Some degree of attribute level balance is desirable yes (although not strictly necessary). While the swapping algorithm will automatically aim for a high level of attribute level balance, the modified Federov cannot. That is why it is a good idea to impose restrictions on the minimum and maximum number of times each attribute level should appear in the design, see script below where I for example added 4-8 to indicate that level 7, 20, and 34 should each appear between 4 and 8 times within the design (where 6 would be perfect attribute level balance given that you have 18 rows). Note that such restrictions are typically only required for numerical attributes. For qualitative attributes, which require dummy or effects coding, attribute level balance will automatically be more or less satisfied to allow the estimation of all dummy/effects coded coefficients.

Code: Select all
Design
;alts=alt1, alt2, sq
;rows=18
;block=2
;eff=(mnl,d)
;alg = mfederov
;require:
sq.atr3 = 0,
sq.atr5 = 0
;model:
U(alt1) = b1[-0.00385] * atr1[7,20,34](4-8,4-8,4-8)

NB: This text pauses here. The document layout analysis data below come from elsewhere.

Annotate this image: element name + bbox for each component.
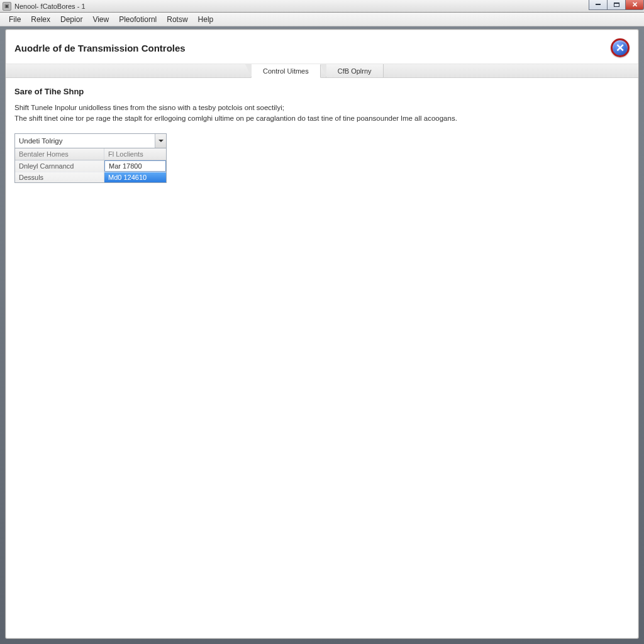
maximize-icon xyxy=(614,3,619,7)
titlebar[interactable]: ▣ Nenool- fCatoBores - 1 ✕ xyxy=(0,0,644,13)
page-header: Auodrle of de Transmission Controles ✕ xyxy=(6,30,638,64)
window-controls: ✕ xyxy=(589,0,644,10)
menu-relex[interactable]: Relex xyxy=(26,13,55,26)
tab-cfb-oplrny[interactable]: CfB Oplrny xyxy=(326,64,384,77)
combo-grid: Bentaler Homes Fl Loclients Dnleyl Carnn… xyxy=(14,148,167,183)
menu-help[interactable]: Help xyxy=(193,13,219,26)
grid-header: Bentaler Homes Fl Loclients xyxy=(15,148,166,160)
tab-panel: Sare of Tihe Shnp Shift Tunele Inpolur u… xyxy=(6,78,638,192)
menu-rotsw[interactable]: Rotsw xyxy=(162,13,192,26)
grid-row-label: Dessuls xyxy=(15,172,104,182)
window-title: Nenool- fCatoBores - 1 xyxy=(14,3,86,10)
description-line-2: The shift tinet oine tor pe rage the sta… xyxy=(14,113,630,124)
category-combo[interactable]: Undeti Tolrigy xyxy=(14,133,167,148)
tab-label: Control Uitmes xyxy=(263,67,309,75)
minimize-icon xyxy=(596,4,601,5)
app-icon: ▣ xyxy=(3,2,11,11)
minimize-button[interactable] xyxy=(589,0,608,10)
grid-row-value[interactable]: Mar 17800 xyxy=(104,160,166,172)
menu-depior[interactable]: Depior xyxy=(55,13,87,26)
section-heading: Sare of Tihe Shnp xyxy=(14,87,630,96)
grid-row[interactable]: Dnleyl Carnnancd Mar 17800 xyxy=(15,160,166,172)
application-window: ▣ Nenool- fCatoBores - 1 ✕ File Relex De… xyxy=(0,0,644,644)
tab-control-utimes[interactable]: Control Uitmes xyxy=(251,64,321,78)
close-button[interactable]: ✕ xyxy=(625,0,644,10)
grid-header-col2[interactable]: Fl Loclients xyxy=(104,148,166,160)
grid-row-selected[interactable]: Dessuls Md0 124610 xyxy=(15,172,166,182)
page-title: Auodrle of de Transmission Controles xyxy=(14,43,186,53)
description-line-1: Shift Tunele Inpolur unidolless tines fr… xyxy=(14,103,630,113)
combo-value: Undeti Tolrigy xyxy=(15,134,155,148)
chevron-down-icon xyxy=(158,140,164,142)
menu-view[interactable]: View xyxy=(87,13,114,26)
menubar: File Relex Depior View Pleofotiornl Rots… xyxy=(0,13,644,26)
tab-label: CfB Oplrny xyxy=(338,67,372,75)
combo-dropdown-button[interactable] xyxy=(155,134,166,148)
help-badge-icon[interactable]: ✕ xyxy=(611,38,630,57)
tabs-bar: Control Uitmes CfB Oplrny xyxy=(6,64,638,78)
menu-pleofotiornl[interactable]: Pleofotiornl xyxy=(114,13,162,26)
grid-row-value[interactable]: Md0 124610 xyxy=(104,172,166,182)
menu-file[interactable]: File xyxy=(4,13,26,26)
grid-header-col1[interactable]: Bentaler Homes xyxy=(15,148,104,160)
content-frame: Auodrle of de Transmission Controles ✕ C… xyxy=(5,29,639,639)
maximize-button[interactable] xyxy=(607,0,626,10)
close-icon: ✕ xyxy=(632,1,638,9)
grid-row-label: Dnleyl Carnnancd xyxy=(15,160,104,172)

+ b2[-0.01320] * atr2[0.4,5,15](4-8,4-8,4-8)
+ b3.effects[-0.08044|0.23305] * atr3[1,2,0]
+ b4[0.00538] * atr4[0.3,5,20](4-8,4-8,4-8)
+ b5.effects[0.33685|0.19576] * atr5[1,2,0]
+ b6[-0.000060358] * atr6[150,300,450,600,750,900](2-4,2-4,2-4,2-4,2-4,2-4)
/
U(alt2) = b1 * atr1
+ b2 * atr2
+ b3 * atr3
+ b4 * atr4
+ b5 * atr5
+ b6 * atr6
/
U(sq) = b0[-0.93745]
+ b1 * atr1_sq[7]
+ b2 * atr2_sq[0.4]
+ b3 * atr3
+ b4 * atr4_sq[0.3]
+ b5 * atr5
+ b6 * atr6_sq[0]
$


After imposing such constraints, you can simply look at the D-error and pick the best one. I could typically not look at probabilty balance (B-estimate), you can usually ignore that one.